# MP and MPO Reserve Requirements



## ChrisFreddy (5 Dec 2015)

Hey there I'm really interested in becoming an MP or an MPO in the reserves (mainly an MPO because I don't mind having a desk job at the same time as giving the leadership the people in my section need) what would I need to do these jobs in the reserves? I read that they're different requirements between the reservists and reg force guys, can someone clear this up for me? Much appreciated thanks


----------



## mariomike (5 Dec 2015)

ChrisFreddy said:
			
		

> I read that they're different requirements between the reservists and reg force guys, can someone clear this up for me?



This may help,

Nov 2015
Reserve MP vs Reg Force MP
http://army.ca/forums/threads/121044.0

See also,

MP Reserve versus Regular,
https://www.google.ca/search?q=site%3Aarmy.ca+%22hero+shot%22&sourceid=ie7&rls=com.microsoft:en-CA:IE-Address&ie=&oe=&rlz=1I7GGHP_en-GBCA592&gfe_rd=cr&ei=GA5jVr7iMojd8ge33Kn4DQ&gws_rd=ssl#q=site:army.ca+MP+reserve+regular

Military Police Officer
Reserve Force Training
http://www.forces.ca/en/job/militarypoliceofficer-74#train



			
				ChrisFreddy said:
			
		

> I don't mind having a desk job



Clean, inside work, no heavy lifting and a thermostat on the wall!


----------



## ChrisFreddy (5 Dec 2015)

Hmm, doesn't really help but thanks a lot anyway! Like I'm wondering for just an MP in the reserves do they need police foundations? And ahaha pretty much, I don't mind that at all


----------



## mariomike (5 Dec 2015)

ChrisFreddy said:
			
		

> Like I'm wondering for just an MP in the reserves do they need police foundations?





			
				ResMP said:
			
		

> Hey guys, Just so the waters do not get muddied. I will be clear.
> 
> 
> 1. I am the authority on Res MP Rctg in Western Canada and the Reserve Army Western Military Police Recruiting (1 MP Regt, 15 MP Coy) NCO.
> ...





			
				DAA said:
			
		

> Recruiting standards for Army Reservists are much different than those for Regular Force and Air Reserve.  If your supporting/processing RC tells you anything other than what ResMP has provided above, encourage them to contact the unit that you plan on joining...


http://army.ca/forums/threads/107314/post-1186587.html#msg1186587
Reply #28 



			
				Schindler's Lift said:
			
		

> And the big thing for potential reserve MPs to remember is they will have no badge and no peace officer status unless they qualify for and eventually take the necessary reg force MP training AND get employed on a Class B or C tasking requiring that status.

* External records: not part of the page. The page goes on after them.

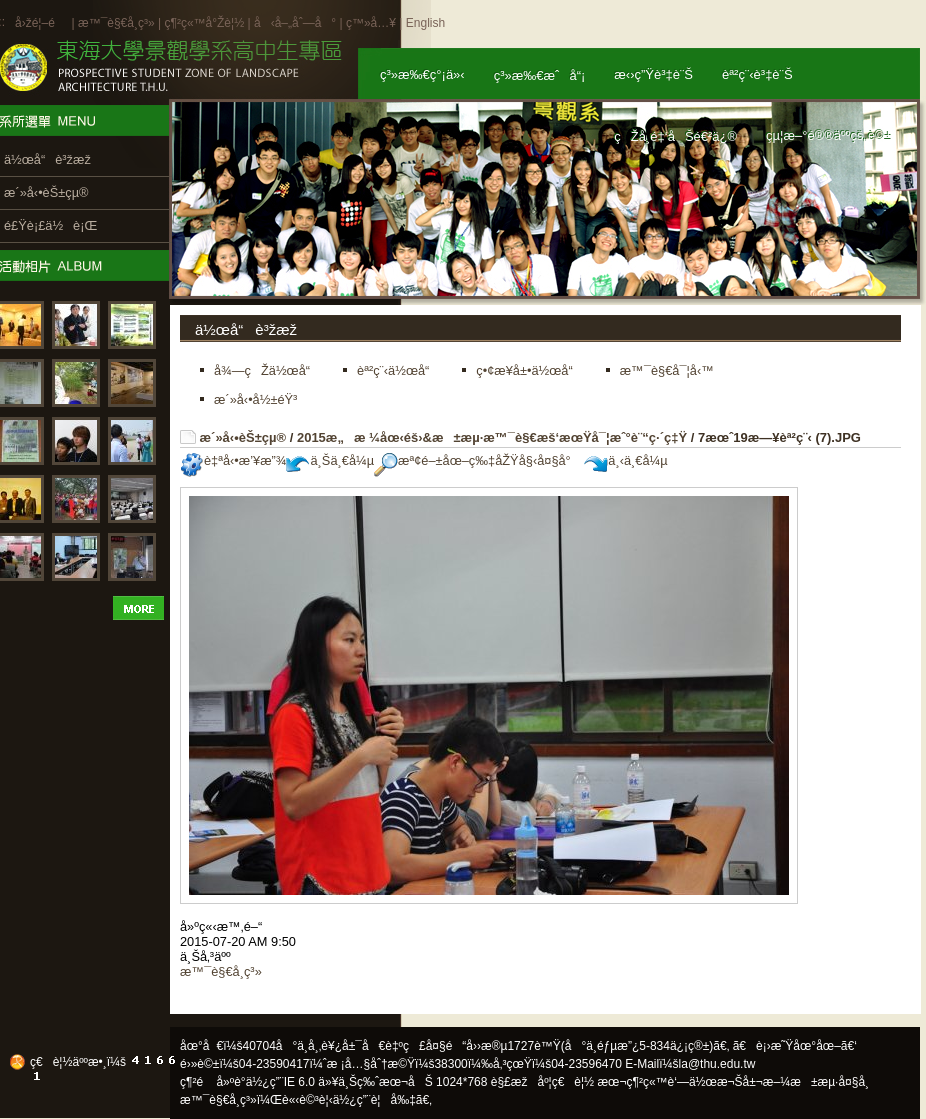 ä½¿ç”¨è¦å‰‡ (374, 1100)
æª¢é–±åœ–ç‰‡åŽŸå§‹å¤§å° (477, 460)
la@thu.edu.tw (717, 1064)
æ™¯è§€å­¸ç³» (118, 23)
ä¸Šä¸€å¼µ (330, 460)
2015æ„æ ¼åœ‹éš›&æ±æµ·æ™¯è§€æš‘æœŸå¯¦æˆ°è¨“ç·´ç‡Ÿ (492, 437)
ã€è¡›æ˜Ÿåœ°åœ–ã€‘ (795, 1046)
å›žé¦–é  (41, 23)
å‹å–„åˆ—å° (295, 23)
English (425, 23)
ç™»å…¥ (371, 23)
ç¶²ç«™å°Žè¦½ (204, 23)
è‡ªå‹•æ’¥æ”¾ (233, 460)
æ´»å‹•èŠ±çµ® (243, 437)
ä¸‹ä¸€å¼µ (625, 460)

I consider ResMP, DAA and Schindler's Lift to be very credible sources.

_As always_, best to contact Recruiting.


----------



## ChrisFreddy (5 Dec 2015)

Alright thanks a lot Mike, currently I'm a grade 12 student and doing fairly well and looking to get into Law and Society at York university, I have my drivers license, as well as I have a good judgment between what's right, wrong, moral, and immoral, as well as just a good person that helps out in their community, does that mean I could apply right now? Oh and I'm born here in Canada as a Canadian citizen and I also have a Brazilian citizenship as well, thanks again mike!


----------



## mariomike (5 Dec 2015)

ChrisFreddy said:
			
		

> , does that mean I could apply right now?





			
				ChrisFreddy said:
			
		

> Hey there I was just wondering, can anyone provide me with the contact information of 2 MP regiment?



You were given their contact info. Why not call and ask?



			
				ChrisFreddy said:
			
		

> , thanks again mike!



You are welcome. Good luck.


----------



## ChrisFreddy (5 Dec 2015)

Well I did call, a few times actually, and they didn't pick up, and the CFRC only told me the requirements for reg forces guys :/


----------



## mariomike (5 Dec 2015)

ChrisFreddy said:
			
		

> Well I did call, a few times actually, and they didn't pick up,



I called that number. The answering machine says to leave a message and they will return your call.


----------



## ChrisFreddy (5 Dec 2015)

Yep pretty much left three msgs this week on three consecutive days (Tuesday, Wednesday, and Thursday) and still nothing I'm afraid :/ so I just went on the fourms to see if I could get some clearance


----------



## ChrisFreddy (5 Dec 2015)

And well yeah, I know that reservists don't get a badge unless they take the 6 month reg forces course, but that's about it.


----------



## ChrisFreddy (6 Dec 2015)

Oh and the thing is the number I got is 32 MP platoon and that is ext 2992 I believe, 32 MP regiment is stationed with 2 MP Platoon at the same armory. So tomorrow I guess I'll call 2 MP, but I'm just wondering about getting in right now, and well yeah


----------